DSS Mum has applied to have the court order discharged, but at the same time is saying that if DSS 'changes his mind' then she'll let him come as usual.
It's been over 8 weeks since DSS was here 'as usual' and it looks like its going to drag into a third month - I'm wondering whether its been too long now for everyone to behave as if nothing has happened. Don't courts recommend phasing back in contact when there has been a period of no-contact rather than going straight to several O/N in a row? The current contact order is for 4 nights a fortnight (Thurs - Mon).
My own DDs Dad (who I've kept informed) has made it clear he'd prefer it if DD didn't have regular contact with her stepsibs anymore because its not the first time they've just 'stopped contact' - with no warning and it obviously upsets her.
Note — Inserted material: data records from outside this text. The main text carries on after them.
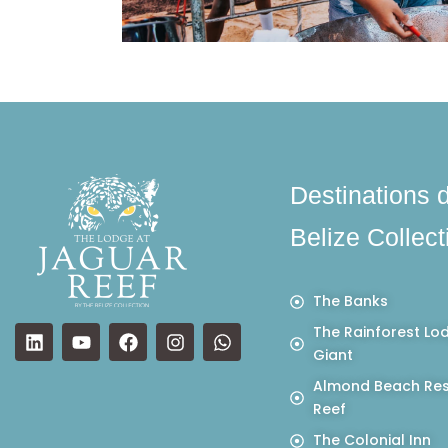
Destinations 
Belize Collect
The Banks
The Rainforest Lo
Giant
Almond Beach Res
Reef
The Colonial Inn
So if/when DSS starts coming again, my DD will be at her Dads anyway - and they used to be so close.
I just can't see how things can go back to to the way they were, but from what DSS Mum has said, he expects everything to stay the same here and be able to dip in and out when he wants to.
Can you not meet for lunch or tea as an interim measure?
This is what my DP has been doing with his 2 DD. They haven't been to our house since mid August (after a big row on holiday).
They have met for a meal a couple of times and we are hoping that they are coming to stay for a night this weekend as their grandparents are coming to stay.
louby DH did that with his DD after she hadn't seen him for a long time - but in DSS case, it seems that Mum is insisting on all or nothing; she has told DH that DSS will go back to seeing him in line with the court order when he's ready and DH will just have to wait.
In the meantime, she's applied to discharge the order
The trouble is in this situation is that everyone thinks about the primary relationship here. So people sympathies with the parent or the child or the other parent.
People tend to forget that this child also has a relationship with step parents and step siblings and its significant if contact is regular and overnight.
Although it is perhaps less "important" than the relationship between parent and child, I do think the other relationships deserve consideration.
The primary relationship should be built up first, then if everything settles and moves along well, the secondary relationships can be built up again.
Step siblings and parents should not just " fit around" everyone else with no consideration.
redhen Certainly in our case, there is no consideration for the relationship the DSC have with me and DD.
Sadly, the DSC seem quite blasé about walking in and out of our lives; although I did see a flicker of emotion when I highlighted that during the last estrangement DSD had from DH, he was involved in a life threatening car accident.
The DSC mum is openly hostile to the idea that her DCs have formed independent relationships with me and DD and she was critical of my DD for becoming "attached" to them, as they only visit to see their Dad.
In the meantime, I'm torn between wanting to protect DD by keeping her life with me here separate from the DSC so she's not rejected again, but knowing that the best thing for the DSC is for them to feel a sense of belonging here. Oh, and I miss them too - despite the carnage they wreak in my life!
Just to update - DH called the court today and His ex has submitted a C100 to discharge the contact order - the initial hearing will be in about 6 weeks time.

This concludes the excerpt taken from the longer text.